Giovedì 7 settembre a Roma l'azienda Artoni Trasporti e i sindacati (i rappresentanti nazionali di Filt-Cgil, Fit-Cisl e Uil Trasporti e la Filt-Cgil di Reggio, rappresentata dalla delegata Cristina Anna Mameli), davanti ai tecnici del Ministero del lavoro, hanno firmato un accordo per l’avvio della cassa integrazione straordinaria per un anno a partire dal primo agosto.

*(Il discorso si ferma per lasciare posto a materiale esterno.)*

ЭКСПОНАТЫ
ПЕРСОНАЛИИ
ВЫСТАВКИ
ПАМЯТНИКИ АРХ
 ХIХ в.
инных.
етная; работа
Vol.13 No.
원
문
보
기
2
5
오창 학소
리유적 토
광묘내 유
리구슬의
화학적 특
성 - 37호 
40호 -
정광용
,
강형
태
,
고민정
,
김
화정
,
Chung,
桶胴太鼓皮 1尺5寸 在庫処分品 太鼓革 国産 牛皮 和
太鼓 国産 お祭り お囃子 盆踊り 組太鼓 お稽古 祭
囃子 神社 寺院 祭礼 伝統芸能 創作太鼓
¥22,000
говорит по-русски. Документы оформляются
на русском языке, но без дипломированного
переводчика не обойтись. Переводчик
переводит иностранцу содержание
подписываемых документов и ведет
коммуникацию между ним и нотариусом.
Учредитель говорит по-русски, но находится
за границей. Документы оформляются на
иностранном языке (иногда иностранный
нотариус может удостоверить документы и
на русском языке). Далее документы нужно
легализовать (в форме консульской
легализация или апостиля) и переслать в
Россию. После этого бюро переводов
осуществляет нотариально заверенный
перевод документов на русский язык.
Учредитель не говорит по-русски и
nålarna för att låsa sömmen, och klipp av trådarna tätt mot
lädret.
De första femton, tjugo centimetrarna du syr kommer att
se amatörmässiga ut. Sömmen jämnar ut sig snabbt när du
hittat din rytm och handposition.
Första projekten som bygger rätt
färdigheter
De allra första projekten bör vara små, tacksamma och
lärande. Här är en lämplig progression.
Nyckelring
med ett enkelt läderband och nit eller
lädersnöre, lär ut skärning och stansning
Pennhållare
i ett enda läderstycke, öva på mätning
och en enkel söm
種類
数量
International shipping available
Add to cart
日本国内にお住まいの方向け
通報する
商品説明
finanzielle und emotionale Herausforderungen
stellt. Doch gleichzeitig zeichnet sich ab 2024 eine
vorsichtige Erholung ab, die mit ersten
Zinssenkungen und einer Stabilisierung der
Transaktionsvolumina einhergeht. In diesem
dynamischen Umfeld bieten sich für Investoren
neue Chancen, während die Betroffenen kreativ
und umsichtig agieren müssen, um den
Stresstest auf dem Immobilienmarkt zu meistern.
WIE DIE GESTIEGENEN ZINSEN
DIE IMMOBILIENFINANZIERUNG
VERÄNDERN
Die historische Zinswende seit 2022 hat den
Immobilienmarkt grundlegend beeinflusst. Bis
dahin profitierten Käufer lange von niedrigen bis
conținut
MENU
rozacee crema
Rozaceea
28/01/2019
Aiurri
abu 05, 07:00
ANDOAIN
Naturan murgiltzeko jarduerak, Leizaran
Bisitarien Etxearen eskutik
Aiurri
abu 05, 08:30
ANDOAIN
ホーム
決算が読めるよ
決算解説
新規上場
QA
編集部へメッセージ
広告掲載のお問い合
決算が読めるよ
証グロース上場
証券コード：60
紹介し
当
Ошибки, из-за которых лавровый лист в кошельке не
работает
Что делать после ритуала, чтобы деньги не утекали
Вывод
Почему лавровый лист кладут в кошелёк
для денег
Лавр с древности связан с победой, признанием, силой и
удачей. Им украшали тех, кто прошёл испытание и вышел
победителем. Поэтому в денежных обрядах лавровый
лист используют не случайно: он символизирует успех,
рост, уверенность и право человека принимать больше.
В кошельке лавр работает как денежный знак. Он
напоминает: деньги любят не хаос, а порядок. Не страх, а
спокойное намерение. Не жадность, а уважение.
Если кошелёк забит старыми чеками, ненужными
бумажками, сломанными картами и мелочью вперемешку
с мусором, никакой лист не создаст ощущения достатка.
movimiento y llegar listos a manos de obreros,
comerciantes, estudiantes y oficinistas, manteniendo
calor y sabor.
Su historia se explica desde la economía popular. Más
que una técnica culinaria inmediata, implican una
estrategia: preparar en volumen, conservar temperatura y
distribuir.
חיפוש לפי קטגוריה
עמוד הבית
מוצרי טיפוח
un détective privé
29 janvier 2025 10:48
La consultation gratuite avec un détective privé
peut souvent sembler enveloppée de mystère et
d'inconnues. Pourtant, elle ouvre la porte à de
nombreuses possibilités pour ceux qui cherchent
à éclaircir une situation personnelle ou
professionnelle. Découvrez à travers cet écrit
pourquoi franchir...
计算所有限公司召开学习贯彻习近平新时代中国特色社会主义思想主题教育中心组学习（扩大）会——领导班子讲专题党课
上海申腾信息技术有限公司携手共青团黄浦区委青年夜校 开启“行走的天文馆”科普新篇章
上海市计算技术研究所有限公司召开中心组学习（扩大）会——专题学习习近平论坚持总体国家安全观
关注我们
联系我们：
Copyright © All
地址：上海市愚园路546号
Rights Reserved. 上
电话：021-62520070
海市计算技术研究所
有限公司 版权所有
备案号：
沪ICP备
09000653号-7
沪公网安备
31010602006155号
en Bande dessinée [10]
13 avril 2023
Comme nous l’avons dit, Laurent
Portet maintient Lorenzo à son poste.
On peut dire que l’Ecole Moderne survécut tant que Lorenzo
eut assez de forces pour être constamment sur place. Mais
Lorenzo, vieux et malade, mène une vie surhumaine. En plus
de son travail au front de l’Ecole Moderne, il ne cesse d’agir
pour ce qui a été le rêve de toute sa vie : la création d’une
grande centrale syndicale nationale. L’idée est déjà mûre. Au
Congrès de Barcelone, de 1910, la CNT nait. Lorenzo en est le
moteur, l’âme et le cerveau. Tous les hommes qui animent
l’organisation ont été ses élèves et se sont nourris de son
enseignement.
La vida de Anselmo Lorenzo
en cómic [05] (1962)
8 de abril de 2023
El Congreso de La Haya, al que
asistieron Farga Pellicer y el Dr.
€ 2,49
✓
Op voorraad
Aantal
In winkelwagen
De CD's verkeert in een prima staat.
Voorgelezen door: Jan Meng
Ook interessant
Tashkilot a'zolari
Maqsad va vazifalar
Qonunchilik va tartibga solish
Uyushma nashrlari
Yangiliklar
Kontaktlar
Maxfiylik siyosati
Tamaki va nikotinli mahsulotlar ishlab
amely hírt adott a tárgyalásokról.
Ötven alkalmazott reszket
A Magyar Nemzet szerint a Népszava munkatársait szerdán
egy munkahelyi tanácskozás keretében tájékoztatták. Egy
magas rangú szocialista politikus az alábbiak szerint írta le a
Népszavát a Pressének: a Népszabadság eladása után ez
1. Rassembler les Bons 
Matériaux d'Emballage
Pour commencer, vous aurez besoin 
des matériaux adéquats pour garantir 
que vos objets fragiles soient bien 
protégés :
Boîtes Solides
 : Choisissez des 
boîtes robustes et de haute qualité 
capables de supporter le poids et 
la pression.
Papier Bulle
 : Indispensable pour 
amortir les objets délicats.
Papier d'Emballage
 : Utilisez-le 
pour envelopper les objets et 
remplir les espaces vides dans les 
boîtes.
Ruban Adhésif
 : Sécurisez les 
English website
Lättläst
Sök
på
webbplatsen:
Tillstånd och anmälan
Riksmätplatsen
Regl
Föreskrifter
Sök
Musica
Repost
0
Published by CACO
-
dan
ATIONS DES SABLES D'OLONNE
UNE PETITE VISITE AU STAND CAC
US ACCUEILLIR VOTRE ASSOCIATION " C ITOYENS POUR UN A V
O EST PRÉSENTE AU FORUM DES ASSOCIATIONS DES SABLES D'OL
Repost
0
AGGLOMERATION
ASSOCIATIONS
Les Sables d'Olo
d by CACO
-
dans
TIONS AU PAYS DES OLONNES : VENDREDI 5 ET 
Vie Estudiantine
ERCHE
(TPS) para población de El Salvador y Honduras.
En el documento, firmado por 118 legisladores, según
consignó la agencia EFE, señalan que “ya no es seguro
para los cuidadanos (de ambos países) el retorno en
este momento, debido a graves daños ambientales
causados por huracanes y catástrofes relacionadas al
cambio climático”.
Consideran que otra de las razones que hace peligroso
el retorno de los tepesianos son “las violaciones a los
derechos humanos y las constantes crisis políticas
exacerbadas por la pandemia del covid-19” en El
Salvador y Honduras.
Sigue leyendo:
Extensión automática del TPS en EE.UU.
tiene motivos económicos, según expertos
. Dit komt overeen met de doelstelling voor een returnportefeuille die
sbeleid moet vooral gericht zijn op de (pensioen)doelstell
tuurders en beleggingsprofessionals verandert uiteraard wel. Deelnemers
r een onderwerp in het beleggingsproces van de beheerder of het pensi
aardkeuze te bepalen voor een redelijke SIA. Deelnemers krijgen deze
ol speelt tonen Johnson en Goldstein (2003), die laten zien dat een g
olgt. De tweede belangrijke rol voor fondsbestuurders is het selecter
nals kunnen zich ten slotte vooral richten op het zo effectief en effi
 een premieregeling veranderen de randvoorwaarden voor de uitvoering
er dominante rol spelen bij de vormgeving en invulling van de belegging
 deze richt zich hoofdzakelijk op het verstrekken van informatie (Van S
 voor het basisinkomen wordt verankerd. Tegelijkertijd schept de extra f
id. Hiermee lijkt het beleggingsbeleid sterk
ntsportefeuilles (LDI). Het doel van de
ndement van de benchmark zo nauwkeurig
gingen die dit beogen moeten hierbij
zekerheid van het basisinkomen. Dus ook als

La procedura riguarderà tutti i 116 dipendenti ancora in forza alla Artoni Trasporti spa (in stato di insolvenza da inizio maggio e ammessa lo scorso 3 luglio all'amministrazione straordinaria), 21 dei quali assunti a tempo indeterminato presso la sede centrale di Reggio.

 


L'intesa è stata raggiunta dopo che il commissario straordinario Franco Maurizio Lagro, nominato lo scorso 28 luglio dal Ministero per lo sviluppo economico, ha informato le parti delle trattative aperte per la vendita degli asset aziendali ritenuti maggiormente appetibili sul mercato ad altre realtà del settore della logistica: qualora queste trattative dovessero andare a buon fine, si procederebbe alla ricollocazione del personale interessato.

Nel frattempo, compatibilmente con le esigenze dell'amministrazione straordinaria, sarà applicata la cassa integrazione a rotazione e a zero ore. Per il personale che non potrà essere ricollocato, invece, l’accordo prevede un percorso per il raggiungimento dei requisiti pensionistici attraverso la procedura strumentale del licenziamento collettivo.